[Stored dataset items]
##############################
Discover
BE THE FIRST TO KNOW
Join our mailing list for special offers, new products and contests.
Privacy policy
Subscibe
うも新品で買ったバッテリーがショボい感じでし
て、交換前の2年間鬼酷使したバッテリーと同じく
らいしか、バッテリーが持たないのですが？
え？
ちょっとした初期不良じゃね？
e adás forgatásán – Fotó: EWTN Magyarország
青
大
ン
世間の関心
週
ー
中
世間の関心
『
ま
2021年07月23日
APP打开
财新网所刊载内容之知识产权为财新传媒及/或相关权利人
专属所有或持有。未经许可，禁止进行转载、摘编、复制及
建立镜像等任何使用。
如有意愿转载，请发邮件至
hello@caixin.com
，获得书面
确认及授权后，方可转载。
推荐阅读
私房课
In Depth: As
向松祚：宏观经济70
##############################
Task | Take the entries above and write them out again unchanged.

Reply |
Discover
BE THE FIRST TO KNOW
Join our mailing list for special offers, new products and contests.
Privacy policy
Subscibe
うも新品で買ったバッテリーがショボい感じでし
て、交換前の2年間鬼酷使したバッテリーと同じく
らいしか、バッテリーが持たないのですが？
え？
ちょっとした初期不良じゃね？
e adás forgatásán – Fotó: EWTN Magyarország
青
大
ン
世間の関心
週
ー
中
世間の関心
『
ま
2021年07月23日
APP打开
财新网所刊载内容之知识产权为财新传媒及/或相关权利人
专属所有或持有。未经许可，禁止进行转载、摘编、复制及
建立镜像等任何使用。
如有意愿转载，请发邮件至
hello@caixin.com
，获得书面
确认及授权后，方可转载。
推荐阅读
私房课
In Depth: As
向松祚：宏观经济70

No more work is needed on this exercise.